Take your sex life from meh to amazing with these tips from the experts:
Stop Faking It Immediately
You probably wouldn’t say you had a blast on your date if it was actually a bore, so why lie in the bedroom? If you want more exciting sex, don’t pretend to like something that doesn’t actually excite you. “You shouldnever fake an orgasm,” says Walsh. “That thing he was doing wrong—he’s now going to keep doing it.” Instead, let him know when something feels amazing, either by speaking up or engaging in some pretty obvious body language. That way there’s no confusion about what you really like in bed. (Also worth nothing: Great sex can exist without an orgasm.)
Ignore Your Instincts
That stereotype that men are the only ones who crave something new in bed is so false. In fact, research shows women are even more likely to want sexual novelty, says Walsh. Satisfy the urge by doing something totally outside your sexual script, like making a sex bucket list, getting busy in every room but your bedroom, having sex before work in the morning, or even heading to a hotel for a distraction-free hookup.
Play Up the Fantasy
So how do you bring up the fact that you want to try a new position or light bondage? “Put the thing you’d like to do into the context of a sexy fantasy or dream that involves your partner,” says sex therapist Ian Kerner, Ph.D., author of She Comes First. For instance, you can tell him you had a crazy-hot dream about shower sex last night or that you can’t get this Fifty Shades-style fantasy out of your head. He’ll definitely get the hint.
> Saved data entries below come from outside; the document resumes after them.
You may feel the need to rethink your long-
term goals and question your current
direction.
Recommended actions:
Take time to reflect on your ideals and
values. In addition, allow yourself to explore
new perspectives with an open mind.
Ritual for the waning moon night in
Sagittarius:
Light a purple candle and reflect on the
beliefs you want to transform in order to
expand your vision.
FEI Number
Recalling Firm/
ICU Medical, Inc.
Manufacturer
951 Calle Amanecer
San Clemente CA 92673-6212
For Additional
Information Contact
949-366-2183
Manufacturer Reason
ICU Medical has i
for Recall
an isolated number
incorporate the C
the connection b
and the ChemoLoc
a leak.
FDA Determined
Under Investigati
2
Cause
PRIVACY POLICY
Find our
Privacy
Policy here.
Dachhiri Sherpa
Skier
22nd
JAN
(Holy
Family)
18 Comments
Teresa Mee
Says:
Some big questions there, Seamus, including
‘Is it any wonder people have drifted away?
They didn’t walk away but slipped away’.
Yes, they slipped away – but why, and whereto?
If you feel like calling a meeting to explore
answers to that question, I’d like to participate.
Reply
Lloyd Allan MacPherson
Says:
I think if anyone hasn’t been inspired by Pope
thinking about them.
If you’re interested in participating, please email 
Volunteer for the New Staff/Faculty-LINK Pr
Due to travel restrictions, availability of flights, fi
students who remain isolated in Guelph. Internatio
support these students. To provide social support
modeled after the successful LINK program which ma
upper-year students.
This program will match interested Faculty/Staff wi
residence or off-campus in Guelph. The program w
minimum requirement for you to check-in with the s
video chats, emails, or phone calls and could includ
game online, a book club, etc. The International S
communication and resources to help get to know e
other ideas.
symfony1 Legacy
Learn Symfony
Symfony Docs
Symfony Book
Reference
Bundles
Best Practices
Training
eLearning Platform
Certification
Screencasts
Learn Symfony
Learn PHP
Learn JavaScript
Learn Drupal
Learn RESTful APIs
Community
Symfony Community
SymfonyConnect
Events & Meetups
Match Your Position to Your Mood
Just like your dates range from romantic to passionate, your hookups should, too. Depending on the mood you’re in, get creative with your sex style, says Kerner. Craving emotional intimacy and eye contact? Go withMissionary. Feel like ripping each other’s clothes off the second you get home? Opt for Upstanding Citizen against a wall. Ready to take control? Hop on top for Reverse Cowgirl. You get the idea.
Put It in Your iCal
We know, scheduling sex—ugh. But even just giving yourself a mental heads-up can put you in a sexy mindset all day long. Whether it’s wearinghot new lingerie all day, getting a wax, or texting your partner something you’re dying to do later, these little rituals can act as extended foreplay, says Walsh.
Dress the Part
Use pop-up Halloween stores to your advantage, and pick up a few sultry accessories or even a full outfit, says Kerner. Putting on a totally different persona (whether it’s with a blonde wig and thigh highs or a sexy nurse’s outfit) will give you both a chance to play out a fantasy with lowered inhibitions.
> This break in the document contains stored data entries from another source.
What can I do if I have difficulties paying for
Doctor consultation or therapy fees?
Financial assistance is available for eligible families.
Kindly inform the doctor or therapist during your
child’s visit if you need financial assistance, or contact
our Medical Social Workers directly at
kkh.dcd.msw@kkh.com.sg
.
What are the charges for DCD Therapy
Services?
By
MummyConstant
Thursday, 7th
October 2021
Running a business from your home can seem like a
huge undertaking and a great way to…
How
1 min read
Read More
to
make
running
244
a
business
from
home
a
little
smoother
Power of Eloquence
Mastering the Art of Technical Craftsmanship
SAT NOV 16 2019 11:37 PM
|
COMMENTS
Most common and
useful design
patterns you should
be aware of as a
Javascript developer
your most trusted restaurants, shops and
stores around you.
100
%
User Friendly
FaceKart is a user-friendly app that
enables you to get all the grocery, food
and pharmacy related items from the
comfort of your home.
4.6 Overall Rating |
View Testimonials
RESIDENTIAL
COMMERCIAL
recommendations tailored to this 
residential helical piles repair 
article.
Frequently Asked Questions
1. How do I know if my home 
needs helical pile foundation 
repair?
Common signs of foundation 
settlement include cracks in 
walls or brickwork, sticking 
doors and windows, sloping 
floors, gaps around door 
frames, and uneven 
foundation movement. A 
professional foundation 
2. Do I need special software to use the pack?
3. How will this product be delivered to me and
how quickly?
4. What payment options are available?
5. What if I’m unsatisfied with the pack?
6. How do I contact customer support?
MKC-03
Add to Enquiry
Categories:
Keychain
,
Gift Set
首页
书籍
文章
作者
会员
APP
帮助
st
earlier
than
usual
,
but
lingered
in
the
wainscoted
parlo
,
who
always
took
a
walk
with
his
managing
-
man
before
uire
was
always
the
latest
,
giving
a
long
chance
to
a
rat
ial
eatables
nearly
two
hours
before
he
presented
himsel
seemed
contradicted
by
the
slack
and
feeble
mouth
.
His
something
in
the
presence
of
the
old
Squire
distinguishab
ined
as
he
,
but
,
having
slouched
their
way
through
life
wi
Make foreplay more fun by turning it into a giver-and-receiver game, says Kerner. Decide how much time to spend on each person, and take turns doing whatever you or your partner wants. Then switch. Bonus: Pleasing your partner can turn you on even more.
Just Go For It
When in doubt, take the reins. “If you’re a woman wanting more novelty, it’s great to be a little bold and assertive,” says Kerner. Just slow down and kiss your partner before changing positions so it doesn’t seem like you’re dissing their moves.